I recently worked with a mom who was distraught that her son was ‘dating' a girl in middle school. I first asked her how old she’d hoped he would be before he dated and she said, “Sixteen.”
Then, I asked her when she’d ever talked to her son about that. She just looked at me, puzzled.
“Well, he’s only in the seventh grade,” she said. “It wasn't time to talk about it yet.” “Obviously it was,” I said. Research shows that by the time a girl is 11 years old, 30% of her peers will have had a boyfriend.

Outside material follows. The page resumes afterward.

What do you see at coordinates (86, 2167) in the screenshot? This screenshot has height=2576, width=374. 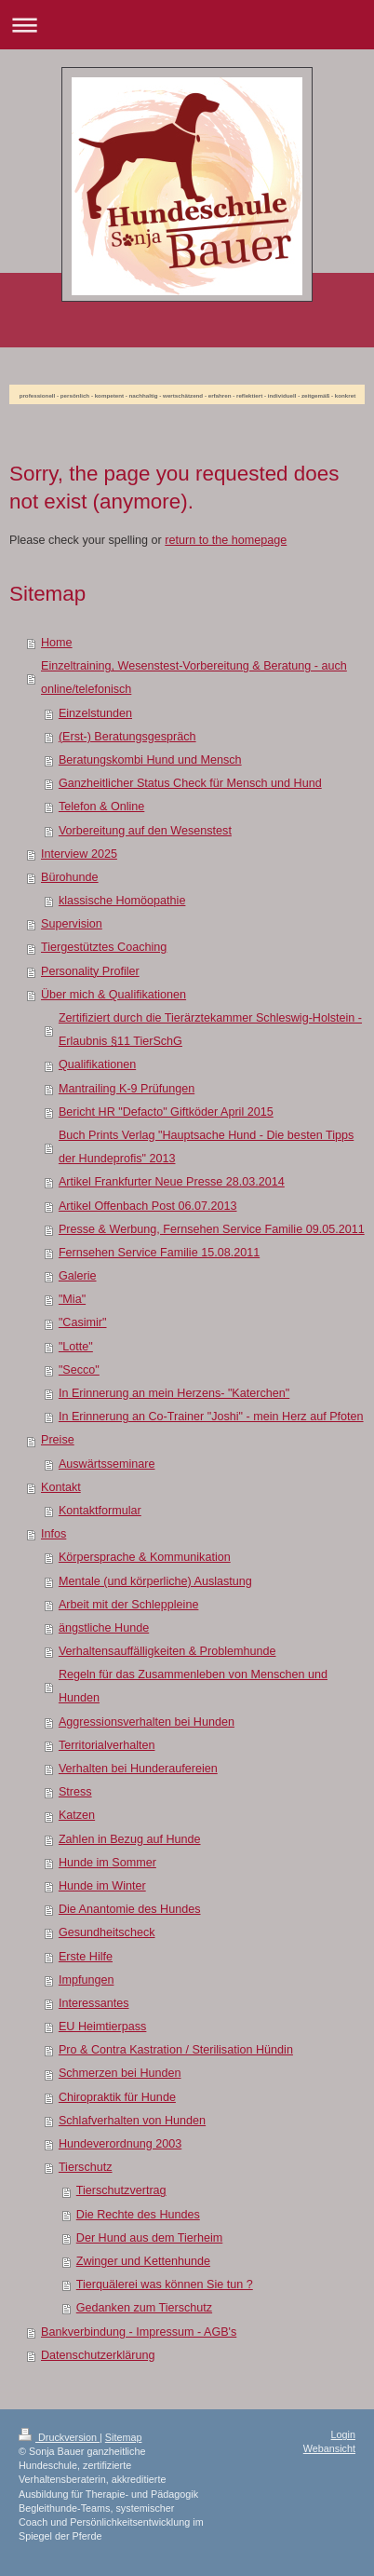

At some point, you have to tell your kids point-blank what your standards are. We adopted the dating protocol of the LaHayes after reading their book, Raising Sexually Pure Kids. We decided to let our teenagers go on group dates for special events as soon as they hit high school. That means they could go on a chaperoned formal event, if they wanted, at the age of 14 or 15. Our son took advantage of this. Our daughter did not. The first boy asked her by writing it on a piece of paper and whacking her in the head with it. The second one had already asked her friend, who had declined. So, she decided to dress to the nines with five other girls and take public transportation to her first formal.
Our teenagers were allowed to go on single dates when they were 16, as long as we were actively involved in the planning and execution of the evening. What do I mean by “actively involved”? Well, our daughters always knew that a guy who wanted to take them out has to go through an interview with their dad. Period. If the boy seemed to have honorable intentions and was someone we felt comfortable with, we most likely allowed them to spend a carefully planned, very public evening together. We were approving everything they did, and they were in close contact with us. That’s what I mean by involved.
Finally, we discouraged them from being in any exclusive relationships until they were out of high school. We really wanted them to enjoy their high school years free from the drama relationships tend to bring, and we didn’t want their heart wounded by excessive relationships.
I can’t overestimate the importance of establishing and communicating your family’s dating standards when your daughter is a tween, even if that seems difficult. I also can’t understate how easy it is. My kids’ hearts were so innocent that it was just comfortable and natural to discuss. It’s easy to establish your standards if you do so before their hormones kick in and “everyone else” has a boyfriend. If you wait to have this conversation, you may find yourself working a lot harder.